The Encino Motorcars LLC v. Navarro et al. Fair Labor Standards Act case has accumulated a lot of mileage.

Current and former service advisers for Encino, California-based Encino Motorcars, a Mercedes-Benz dealership, first filed suit in 2012, contending Encino Motorcars had violated the FLSA in failing to pay them overtime, according to the April 2 U.S. Supreme Court ruling in the case.

In 2015, the 9th U.S. Circuit Court of Appeals in San Francisco reversed a lower court ruling and held the advisers were not exempt from being paid overtime.

In its first ruling in the case in 2016, the U.S. Supreme Court vacated the 9th Circuit ruling, explaining the appeals court had relied on a “procedurally ineffective” 2011 Department of Labor rule. The high court, though, did not decide the issue of whether the exemption covered service advisers.

The case was then remanded back to the 9th Circuit, which in 2017 once again held the overtime exemption does not include service advisers.

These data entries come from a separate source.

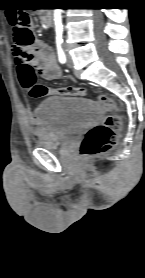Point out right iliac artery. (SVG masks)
Wrapping results in <instances>:
<instances>
[{
	"mask_svg": "<svg viewBox=\"0 0 145 278\" xmlns=\"http://www.w3.org/2000/svg\"><path fill=\"white\" fill-rule=\"evenodd\" d=\"M62 42H63V40L61 38L56 39L59 61L61 63H65L66 62V56H65V54H64V52L61 48V43Z\"/></svg>",
	"mask_w": 145,
	"mask_h": 278,
	"instance_id": "82829eb1",
	"label": "right iliac artery"
}]
</instances>
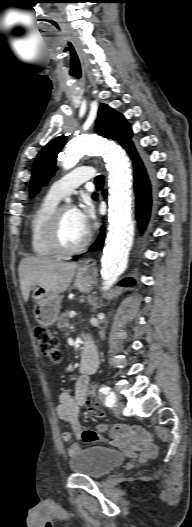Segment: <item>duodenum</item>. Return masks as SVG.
<instances>
[{
	"label": "duodenum",
	"instance_id": "410a0bca",
	"mask_svg": "<svg viewBox=\"0 0 192 527\" xmlns=\"http://www.w3.org/2000/svg\"><path fill=\"white\" fill-rule=\"evenodd\" d=\"M97 355L93 344L87 342L82 352L80 363V371L84 375H88L96 370Z\"/></svg>",
	"mask_w": 192,
	"mask_h": 527
}]
</instances>
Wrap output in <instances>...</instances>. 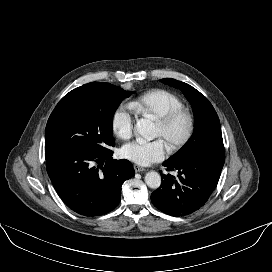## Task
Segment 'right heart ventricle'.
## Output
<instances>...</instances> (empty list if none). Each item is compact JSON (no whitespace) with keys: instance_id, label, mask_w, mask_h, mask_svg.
Segmentation results:
<instances>
[{"instance_id":"e07e8e85","label":"right heart ventricle","mask_w":272,"mask_h":272,"mask_svg":"<svg viewBox=\"0 0 272 272\" xmlns=\"http://www.w3.org/2000/svg\"><path fill=\"white\" fill-rule=\"evenodd\" d=\"M131 107L143 116L158 120L173 109L182 108V100L174 93L164 89H154L138 97Z\"/></svg>"}]
</instances>
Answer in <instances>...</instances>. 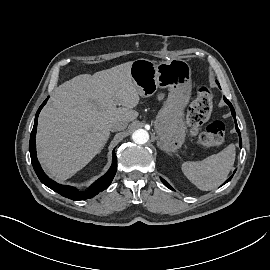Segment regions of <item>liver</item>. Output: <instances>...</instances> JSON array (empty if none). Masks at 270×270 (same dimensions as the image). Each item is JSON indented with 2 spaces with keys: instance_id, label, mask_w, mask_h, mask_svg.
I'll list each match as a JSON object with an SVG mask.
<instances>
[{
  "instance_id": "obj_1",
  "label": "liver",
  "mask_w": 270,
  "mask_h": 270,
  "mask_svg": "<svg viewBox=\"0 0 270 270\" xmlns=\"http://www.w3.org/2000/svg\"><path fill=\"white\" fill-rule=\"evenodd\" d=\"M131 65L129 61L93 75L81 74L55 89L39 116L36 136L38 159L51 177H72L101 152L114 122L138 117L134 108L140 94Z\"/></svg>"
}]
</instances>
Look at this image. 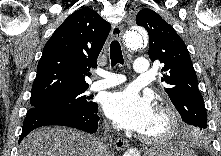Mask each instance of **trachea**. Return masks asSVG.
<instances>
[{
    "label": "trachea",
    "mask_w": 221,
    "mask_h": 156,
    "mask_svg": "<svg viewBox=\"0 0 221 156\" xmlns=\"http://www.w3.org/2000/svg\"><path fill=\"white\" fill-rule=\"evenodd\" d=\"M110 59L112 67H114L116 64H124L121 46L116 40L112 41L110 44Z\"/></svg>",
    "instance_id": "3493384b"
}]
</instances>
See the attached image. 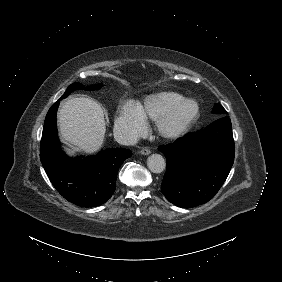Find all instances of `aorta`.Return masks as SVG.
Instances as JSON below:
<instances>
[{
    "label": "aorta",
    "instance_id": "1",
    "mask_svg": "<svg viewBox=\"0 0 282 282\" xmlns=\"http://www.w3.org/2000/svg\"><path fill=\"white\" fill-rule=\"evenodd\" d=\"M147 167L154 173H161L165 169V159L160 154H151L147 158Z\"/></svg>",
    "mask_w": 282,
    "mask_h": 282
}]
</instances>
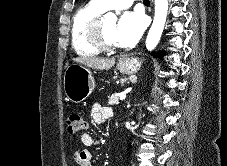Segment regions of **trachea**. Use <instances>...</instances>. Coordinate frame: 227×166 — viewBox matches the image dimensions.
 <instances>
[{"label": "trachea", "instance_id": "obj_1", "mask_svg": "<svg viewBox=\"0 0 227 166\" xmlns=\"http://www.w3.org/2000/svg\"><path fill=\"white\" fill-rule=\"evenodd\" d=\"M144 4H150L149 0H144Z\"/></svg>", "mask_w": 227, "mask_h": 166}]
</instances>
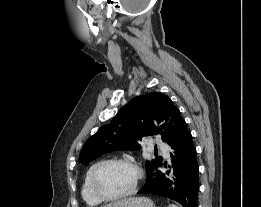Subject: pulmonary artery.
I'll return each mask as SVG.
<instances>
[{
    "label": "pulmonary artery",
    "instance_id": "pulmonary-artery-1",
    "mask_svg": "<svg viewBox=\"0 0 261 207\" xmlns=\"http://www.w3.org/2000/svg\"><path fill=\"white\" fill-rule=\"evenodd\" d=\"M157 146H158V148L164 150L165 155L168 156L167 149H166V147H165V145H164L163 143H161V142H157Z\"/></svg>",
    "mask_w": 261,
    "mask_h": 207
}]
</instances>
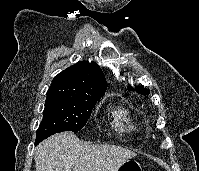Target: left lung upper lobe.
Segmentation results:
<instances>
[{
	"mask_svg": "<svg viewBox=\"0 0 199 171\" xmlns=\"http://www.w3.org/2000/svg\"><path fill=\"white\" fill-rule=\"evenodd\" d=\"M136 92L139 93V94H149L150 91L148 89H145L143 86L141 87H136L135 88Z\"/></svg>",
	"mask_w": 199,
	"mask_h": 171,
	"instance_id": "left-lung-upper-lobe-1",
	"label": "left lung upper lobe"
}]
</instances>
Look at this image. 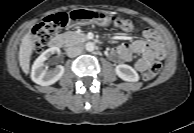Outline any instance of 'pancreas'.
<instances>
[{
    "instance_id": "cf45deb5",
    "label": "pancreas",
    "mask_w": 194,
    "mask_h": 133,
    "mask_svg": "<svg viewBox=\"0 0 194 133\" xmlns=\"http://www.w3.org/2000/svg\"><path fill=\"white\" fill-rule=\"evenodd\" d=\"M62 36L67 45H75L86 40L85 34L74 31L65 32Z\"/></svg>"
}]
</instances>
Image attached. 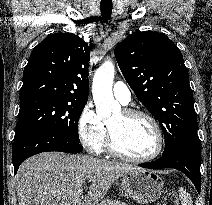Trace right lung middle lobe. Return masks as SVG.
I'll use <instances>...</instances> for the list:
<instances>
[{"mask_svg":"<svg viewBox=\"0 0 212 205\" xmlns=\"http://www.w3.org/2000/svg\"><path fill=\"white\" fill-rule=\"evenodd\" d=\"M20 101L15 139L34 132H51L79 142L78 121L87 102L49 97Z\"/></svg>","mask_w":212,"mask_h":205,"instance_id":"dd1d6c3e","label":"right lung middle lobe"}]
</instances>
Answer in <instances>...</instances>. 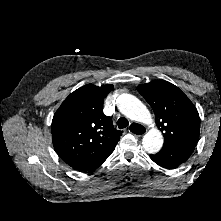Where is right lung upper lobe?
I'll use <instances>...</instances> for the list:
<instances>
[{"instance_id": "right-lung-upper-lobe-1", "label": "right lung upper lobe", "mask_w": 221, "mask_h": 221, "mask_svg": "<svg viewBox=\"0 0 221 221\" xmlns=\"http://www.w3.org/2000/svg\"><path fill=\"white\" fill-rule=\"evenodd\" d=\"M113 85L87 84L71 93L52 120L53 146L69 166L107 159L122 131L103 114V99Z\"/></svg>"}]
</instances>
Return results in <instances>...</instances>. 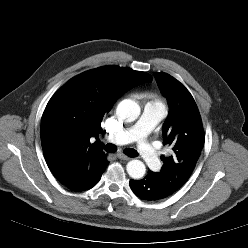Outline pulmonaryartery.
<instances>
[{"mask_svg":"<svg viewBox=\"0 0 248 248\" xmlns=\"http://www.w3.org/2000/svg\"><path fill=\"white\" fill-rule=\"evenodd\" d=\"M164 115L165 109L161 104L147 103L135 124L108 135L107 139L116 145L136 142L138 154L151 169L156 170L160 166V155L148 140V135Z\"/></svg>","mask_w":248,"mask_h":248,"instance_id":"pulmonary-artery-1","label":"pulmonary artery"}]
</instances>
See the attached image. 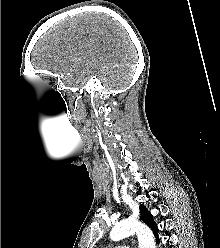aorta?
<instances>
[{
  "mask_svg": "<svg viewBox=\"0 0 220 248\" xmlns=\"http://www.w3.org/2000/svg\"><path fill=\"white\" fill-rule=\"evenodd\" d=\"M133 234L138 237L139 248H155L152 231L146 225L132 219L117 223L110 232V238L113 241H119Z\"/></svg>",
  "mask_w": 220,
  "mask_h": 248,
  "instance_id": "1",
  "label": "aorta"
}]
</instances>
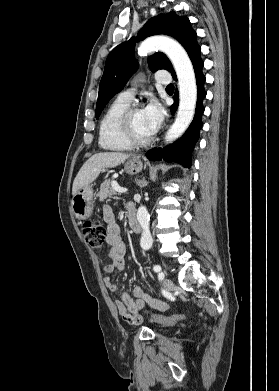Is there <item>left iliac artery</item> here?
Listing matches in <instances>:
<instances>
[{
    "label": "left iliac artery",
    "mask_w": 279,
    "mask_h": 391,
    "mask_svg": "<svg viewBox=\"0 0 279 391\" xmlns=\"http://www.w3.org/2000/svg\"><path fill=\"white\" fill-rule=\"evenodd\" d=\"M153 270L158 273V277L160 280H162L164 278V273L161 271V266L160 265H155L153 267Z\"/></svg>",
    "instance_id": "left-iliac-artery-1"
}]
</instances>
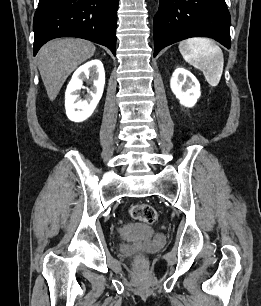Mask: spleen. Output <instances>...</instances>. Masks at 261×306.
I'll list each match as a JSON object with an SVG mask.
<instances>
[{
  "mask_svg": "<svg viewBox=\"0 0 261 306\" xmlns=\"http://www.w3.org/2000/svg\"><path fill=\"white\" fill-rule=\"evenodd\" d=\"M179 51L186 62L201 70L212 87L219 84L224 66L223 52L212 40L189 38L179 43Z\"/></svg>",
  "mask_w": 261,
  "mask_h": 306,
  "instance_id": "obj_1",
  "label": "spleen"
}]
</instances>
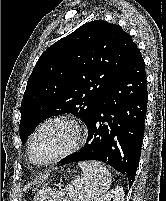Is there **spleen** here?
<instances>
[{
	"label": "spleen",
	"instance_id": "3e777b00",
	"mask_svg": "<svg viewBox=\"0 0 166 201\" xmlns=\"http://www.w3.org/2000/svg\"><path fill=\"white\" fill-rule=\"evenodd\" d=\"M82 177L74 179L64 190L46 188L39 192L40 201H100L111 185L110 172L100 163H78Z\"/></svg>",
	"mask_w": 166,
	"mask_h": 201
}]
</instances>
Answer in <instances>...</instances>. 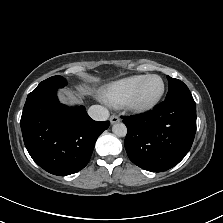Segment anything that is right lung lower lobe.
Here are the masks:
<instances>
[{
  "label": "right lung lower lobe",
  "mask_w": 223,
  "mask_h": 223,
  "mask_svg": "<svg viewBox=\"0 0 223 223\" xmlns=\"http://www.w3.org/2000/svg\"><path fill=\"white\" fill-rule=\"evenodd\" d=\"M57 90L27 98L21 116L24 144L32 159L47 172L65 176L83 169L100 134L110 122L92 120L85 107H68Z\"/></svg>",
  "instance_id": "right-lung-lower-lobe-1"
}]
</instances>
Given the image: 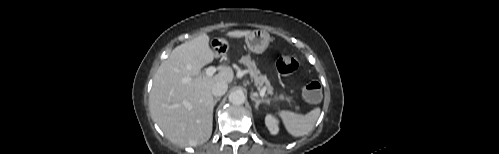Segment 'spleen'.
I'll list each match as a JSON object with an SVG mask.
<instances>
[{
  "instance_id": "obj_1",
  "label": "spleen",
  "mask_w": 499,
  "mask_h": 154,
  "mask_svg": "<svg viewBox=\"0 0 499 154\" xmlns=\"http://www.w3.org/2000/svg\"><path fill=\"white\" fill-rule=\"evenodd\" d=\"M278 114L282 118L288 133L294 137H301L308 134L313 129L320 115V108H314L306 115L284 110L279 111Z\"/></svg>"
}]
</instances>
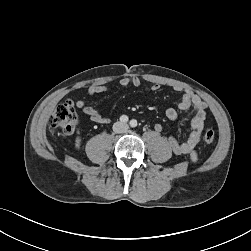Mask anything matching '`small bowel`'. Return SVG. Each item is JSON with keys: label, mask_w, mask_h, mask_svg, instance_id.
<instances>
[{"label": "small bowel", "mask_w": 251, "mask_h": 251, "mask_svg": "<svg viewBox=\"0 0 251 251\" xmlns=\"http://www.w3.org/2000/svg\"><path fill=\"white\" fill-rule=\"evenodd\" d=\"M141 85V79L137 76L123 77L119 81L120 88L139 87ZM115 87L112 85H92L88 89V94L94 96L96 94L105 93L113 90ZM151 91L155 92L160 89L159 84H153L150 87ZM175 91L182 92V98L178 105V108L182 111L193 110L194 114L191 119V131L188 137L184 140H179L173 136L169 138V144L173 152L177 155L186 154L189 155L192 161L197 160L196 146L199 144L204 128V122L206 118V103L194 92L189 89H183L176 87ZM76 106L86 114L89 119L98 124H107L110 122V118L102 115L100 108H95L88 105L85 101H78ZM166 117L171 121H179V113L174 108H167L165 110ZM157 132L162 131L160 124L155 125ZM79 146V142L77 143Z\"/></svg>", "instance_id": "obj_1"}]
</instances>
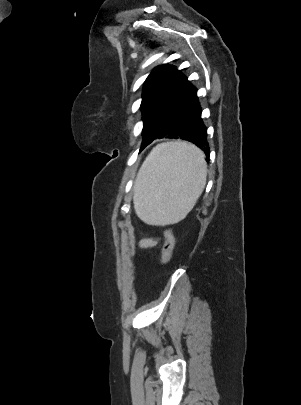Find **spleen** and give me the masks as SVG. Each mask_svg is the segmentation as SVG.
Listing matches in <instances>:
<instances>
[{"mask_svg":"<svg viewBox=\"0 0 301 405\" xmlns=\"http://www.w3.org/2000/svg\"><path fill=\"white\" fill-rule=\"evenodd\" d=\"M207 177L203 152L191 143L155 146L143 162L134 186L137 216L149 225L183 220L199 198Z\"/></svg>","mask_w":301,"mask_h":405,"instance_id":"1","label":"spleen"}]
</instances>
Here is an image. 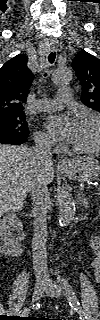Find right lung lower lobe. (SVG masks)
Masks as SVG:
<instances>
[{
  "label": "right lung lower lobe",
  "mask_w": 100,
  "mask_h": 320,
  "mask_svg": "<svg viewBox=\"0 0 100 320\" xmlns=\"http://www.w3.org/2000/svg\"><path fill=\"white\" fill-rule=\"evenodd\" d=\"M27 141V138H17V137H13V138H6L3 140H0V143L2 144H23Z\"/></svg>",
  "instance_id": "obj_1"
}]
</instances>
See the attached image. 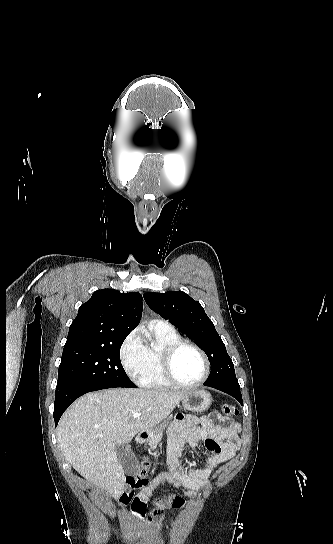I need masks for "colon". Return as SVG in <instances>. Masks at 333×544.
I'll return each instance as SVG.
<instances>
[{"label":"colon","mask_w":333,"mask_h":544,"mask_svg":"<svg viewBox=\"0 0 333 544\" xmlns=\"http://www.w3.org/2000/svg\"><path fill=\"white\" fill-rule=\"evenodd\" d=\"M222 413L227 417L236 416L238 414V410L234 405L231 404H223L221 406ZM150 480V475L148 473H145L140 476H128L126 478V486L124 489V492L120 496V504L121 505H128L129 503H133L136 497L134 496V491L137 489L145 488L148 486Z\"/></svg>","instance_id":"5ec220e1"}]
</instances>
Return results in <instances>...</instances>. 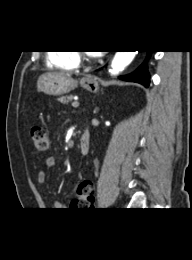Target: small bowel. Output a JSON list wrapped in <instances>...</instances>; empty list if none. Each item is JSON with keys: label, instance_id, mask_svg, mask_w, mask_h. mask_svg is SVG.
<instances>
[{"label": "small bowel", "instance_id": "1", "mask_svg": "<svg viewBox=\"0 0 192 260\" xmlns=\"http://www.w3.org/2000/svg\"><path fill=\"white\" fill-rule=\"evenodd\" d=\"M45 166L47 169H54L56 167V159L54 157H49L46 159ZM46 180V172L40 170L37 174V182L43 184ZM94 199H85L83 201L74 200L71 204L74 208H90L93 206ZM66 207L65 203L60 200H55L52 204V208L55 210H62Z\"/></svg>", "mask_w": 192, "mask_h": 260}]
</instances>
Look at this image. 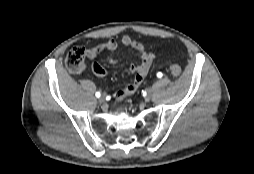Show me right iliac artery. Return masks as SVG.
Wrapping results in <instances>:
<instances>
[{
    "label": "right iliac artery",
    "mask_w": 254,
    "mask_h": 174,
    "mask_svg": "<svg viewBox=\"0 0 254 174\" xmlns=\"http://www.w3.org/2000/svg\"><path fill=\"white\" fill-rule=\"evenodd\" d=\"M95 95H96L97 98H99L101 94H100V92H96Z\"/></svg>",
    "instance_id": "right-iliac-artery-1"
}]
</instances>
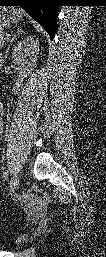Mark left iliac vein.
Listing matches in <instances>:
<instances>
[{"label":"left iliac vein","instance_id":"left-iliac-vein-1","mask_svg":"<svg viewBox=\"0 0 106 257\" xmlns=\"http://www.w3.org/2000/svg\"><path fill=\"white\" fill-rule=\"evenodd\" d=\"M20 182L19 170H15L12 181L10 183V191L14 192Z\"/></svg>","mask_w":106,"mask_h":257}]
</instances>
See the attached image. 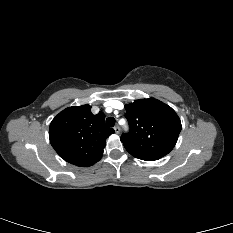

In overturning that ruling in a 5-4 decision, Justice Clarence Thomas, writing for the high court’s majority, said the FLSA exempts salesmen from its overtime-pay requirement.

“A service advisor is obviously a ‘salesman,’” Justice Thomas wrote. “The ordinary meaning of ‘salesman’ is someone who sells goods or services … Service advisors do precisely that,” wrote Justice Thomas, in holding car service advisers are exempt from being paid overtime.

In her dissenting opinion, Justice Ruth Bader Ginsburg said Congress “explicitly exempted from the Fair Labor Standards Act hours requirement only three occupations: salesmen, partsmen and mechanics. The Court today approves the exemption of a fourth occupation, automobile service advisers.”